British aid worker David Haines, whose killing by jihadis in Syria and Iraq is shown in a newly released video by Isis, is the third Western hostage – and first Briton – to be beheaded by Islamic State fighters before the eyes of the world.
After investigating the video’s authenticity, the Foreign Office has said “all signs” say it is genuine. Prime Minister David Cameron has condemned Haines’ execution as an “act of pure evil.”
Mr Haines, 44, had been in Syria just 10 days when he was kidnapped alongside fellow aid worker Federico Motka in March 2013. He had been surveying sites for refugee camps near the Turkish border that French aid agency Acted was looking to establish. Motka was freed in May last year.
Haines was born in Holderness, East Yorkshire and raised in Scotland where he attended the Perth Academy. His parents live in Ayr.
He worked for the Royal Mail after leaving school, before joining the RAF as an aircraft engineer. Whilst at the RAF, Haines served the UN mission in the Balkans and it was there that he resolved to dedicate himself to humanitarian efforts. His family said he "helped whoever needed help, regardless of race, creed or religion".
While he was there, he married his first wife, childhood sweetheart Louise, and they had a daughter called Bethany, now aged 17.

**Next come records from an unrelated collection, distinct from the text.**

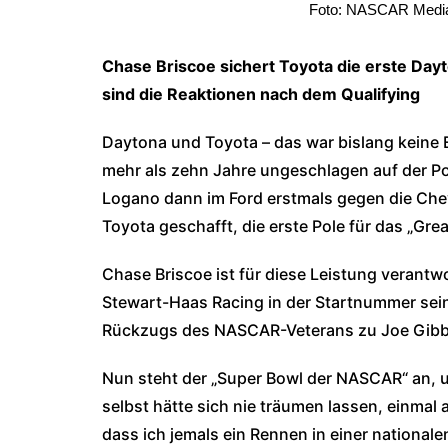
Foto: NASCAR Media 
Chase Briscoe sichert Toyota die erste Da
sind die Reaktionen nach dem Qualifying
Daytona und Toyota – das war bislang keine 
mehr als zehn Jahre ungeschlagen auf der Po
Logano dann im Ford erstmals gegen die Che
Toyota geschafft, die erste Pole für das „Gre
Chase Briscoe ist für diese Leistung verantwo
Stewart-Haas Racing in der Startnummer sein
Rückzugs des NASCAR-Veterans zu Joe Gibbs
Nun steht der „Super Bowl der NASCAR“ an, u
selbst hätte sich nie träumen lassen, einmal a
dass ich jemals ein Rennen in einer nationale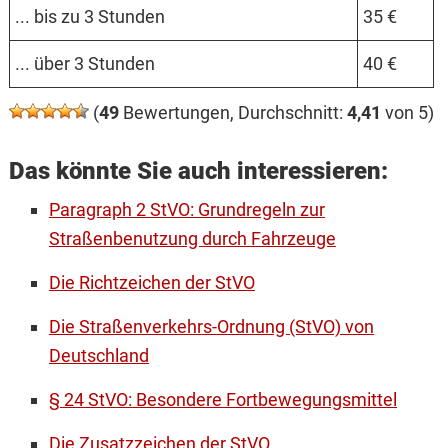
... bis zu 3 Stunden
35 €
... über 3 Stunden
40 €
(
49
Bewertungen, Durchschnitt:
4,41
von 5)
Das könnte Sie auch interessieren:
Paragraph 2 StVO: Grundregeln zur
Straßenbenutzung durch Fahrzeuge
Die Richtzeichen der StVO
Die Straßenverkehrs-Ordnung (StVO) von
Deutschland
§ 24 StVO: Besondere Fortbewegungsmittel
Die Zusatzzeichen der StVO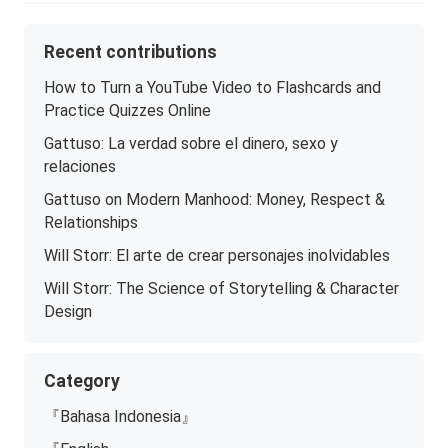
Recent contributions
How to Turn a YouTube Video to Flashcards and
Practice Quizzes Online
Gattuso: La verdad sobre el dinero, sexo y
relaciones
Gattuso on Modern Manhood: Money, Respect &
Relationships
Will Storr: El arte de crear personajes inolvidables
Will Storr: The Science of Storytelling & Character
Design
Category
『Bahasa Indonesia』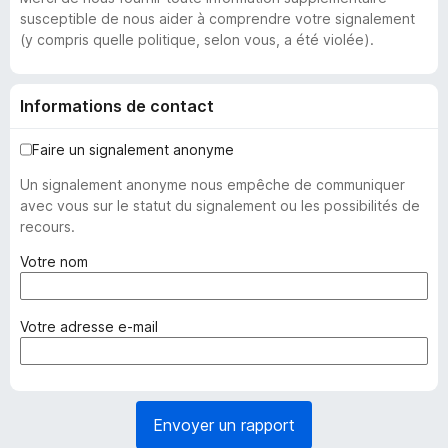
susceptible de nous aider à comprendre votre signalement
(y compris quelle politique, selon vous, a été violée).
Informations de contact
Faire un signalement anonyme
Un signalement anonyme nous empêche de communiquer
avec vous sur le statut du signalement ou les possibilités de
recours.
(
Votre nom
o
b
l
(
Votre adresse e-mail
i
o
g
b
a
l
t
i
Envoyer un rapport
o
g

From 1999 till 2004, Haines worked for German charity Arbeiter Samariter Bund (ASB) helping to rebuild post-war Croatia. He oversaw an ASB regional office, tasked with managing a significant European-Commission funded plan to aid hundreds of displaced people return to Croatia and rebuild their homes. He was also involved in the reconstruction of a school in Benkovac.
ASB posted a statement on their website once it was revealed that Mr Haines had been kidnapped. “In these difficult times our thoughts are with our colleague and friend David Haines who is in captivity,” it said.
He married for the second time in 2010, moving with his Croatian wife Dragana to Sisak, a town south of Zagreb. They had a daughter called Athea, now aged four.
Dragana told the Daily Telegraph: “He’s everything to us. He’s our life. He’s a fantastic man and father. Nobody can understand how we are feeling. My daughter keeps asking about him.”
In April 2011, Mr Haines joined the charity Handicap International, heading up its mission in Libya. He was coordinating a team in the country who were educating people about the dangers posed using weapons and explosives.
From there he moved on to Sudan, working with Nonviolent Peaceforce. Tiffany Easthom, a director of the organisation, said Mr Haines was “very caring” and had a good sense of humour.
He next chose to serve the humanitarian efforts in and around Syria, where he quickly found himself in the hands of militant Islamists. The Acted agency said: "A man’s life should never be threatened on account of his humanitarian commitment.”
His brother, Mike Haines, said in a statement released by the Foreign Office: "David was like so very many of us, just another bloke.
"David was most alive and enthusiastic in his humanitarian roles. His joy and anticipation for the work he went to do in Syria is for myself and family the most important element of this whole sad affair.
"He was and is loved by all his family and will be missed terribly."